Después de decretar pruebas y de resultar fracasada una audiencia de conciliación, se corrió traslado a las partes para que alegaran de conclusión, oportunidad que ellas aprovecharon.

II. La sentencia del tribunal

En sentencia del 23 de octubre de 2001, la Subsección B de la Sección Tercera del Tribunal Administrativo de Cundinamarca resolvió declarar la nulidad de las resoluciones impugnadas, condenar al demandado a pagar la suma de $574.818 por concepto de perjuicios materiales y negar las restantes súplicas de la demanda.

Para tomar esta decisión el Tribunal expuso las siguientes razones:

El artículo 18 de la Ley 80 de 1993 prevé que el contratante puede declarar la caducidad del contrato cuando el contratista incumpla las obligaciones a su cargo de tal manera que se afecte de manera grave y directa la ejecución del contrato y se evidencie que ello puede conducir a su paralización.

En el contrato celebrado con la señora Mariana González Latiff se pactó esa cláusula excepcional.

El artículo 77 de la Ley 80 de 1993 dispone que en las actividades contractuales son aplicables las normas que rigen los procedimientos y actuaciones en la función administrativa y el artículo 35 del Código Contencioso Administrativo prescribe que la administración debe dar oportunidad a los interesados para expresar su opinión para luego, con fundamento en las pruebas e informes disponibles, tomar la decisión correspondiente con su debida motivación.

El vicio generador de la nulidad que alega la demandante se encuentra en la formación del acto sancionatorio pues no es suficiente que la administración fundamente, comunique y permita la contradicción de sus decisiones sino que además debe cumplir con anterioridad una serie de requisitos para garantizar el debido proceso.

Los actos acusados se encuentran viciados de nulidad porque el demandado no requirió previamente a la demandante para que explicara la razón por la cual no asistió el 2 de abril de 1997 a su lugar de trabajo y ésta omisión implica una clara violación al debido proceso.

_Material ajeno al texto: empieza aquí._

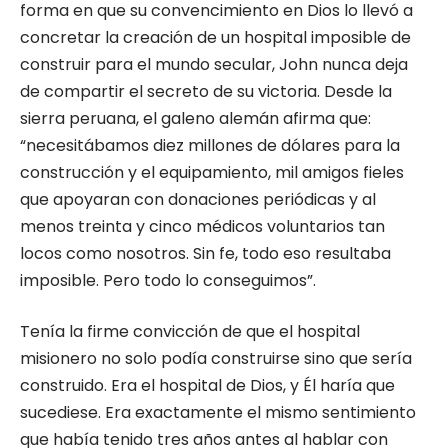
forma en que su convencimiento en Dios lo llevó a
concretar la creación de un hospital imposible de
construir para el mundo secular, John nunca deja
de compartir el secreto de su victoria. Desde la
sierra peruana, el galeno alemán afirma que:
“necesitábamos diez millones de dólares para la
construcción y el equipamiento, mil amigos fieles
que apoyaran con donaciones periódicas y al
menos treinta y cinco médicos voluntarios tan
locos como nosotros. Sin fe, todo eso resultaba
imposible. Pero todo lo conseguimos”.
Tenía la firme convicción de que el hospital
misionero no solo podía construirse sino que sería
construido. Era el hospital de Dios, y Él haría que
sucediese. Era exactamente el mismo sentimiento
que había tenido tres años antes al hablar con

Los perjuicios morales no se reconocen porque la jurisprudencia no los acepta en estos casos y en cuanto a los materiales sólo se condenará al pago de la remuneración que aún estaba pendiente por devengar hasta la culminación del contrato, esto es entre el 1º y el 26 de abril de 1997.

Por esta razón se condena al demandado a pagar la remuneración de 26 días que asciende a $372.753 para un guarismo final de $574.818, una vez efectuada la correspondiente indexación.

III. El recurso de apelación

Contra esta decisión se alzó la demandante.

Dice la recurrente que es evidente que ella padeció un perjuicio grave con los actos demandados y que el resarcimiento reconocido no guarda proporción con la lesión irrogada.

La sentencia ha debido resarcir en forma plena porque la demandante se ha visto privada de un sin número de posibilidades laborales ya que quedó inhabilitada para contratar por un término de 5 años y su buen nombre, su prestigio profesional y su familia se han visto afectados.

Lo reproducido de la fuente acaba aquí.